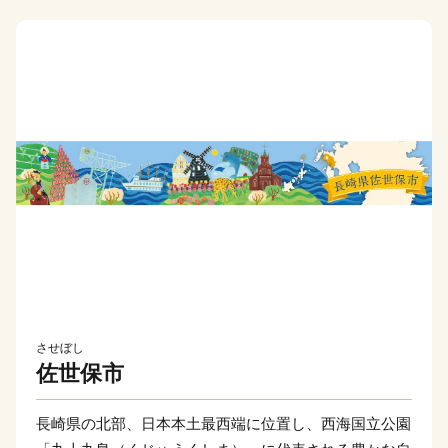
させぼし
佐世保市
長崎県の北部、日本本土最西端に位置し、西海国立公園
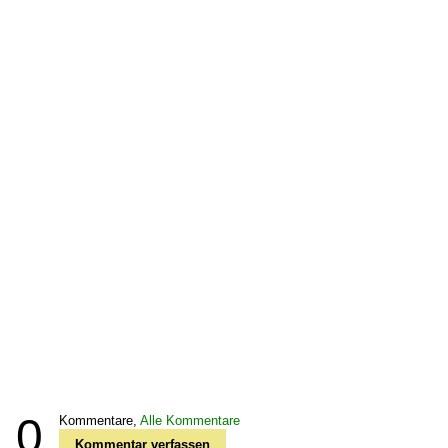
0
Kommentare,
Alle Kommentare
Kommentar verfassen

### INSTRUCTIONS FOR THE TASK
Repeat the listing above exactly, omitting the pictures it contains.

### WRITTEN ANSWER
させぼし
佐世保市
長崎県の北部、日本本土最西端に位置し、西海国立公園
0
Kommentare,
Alle Kommentare
Kommentar verfassen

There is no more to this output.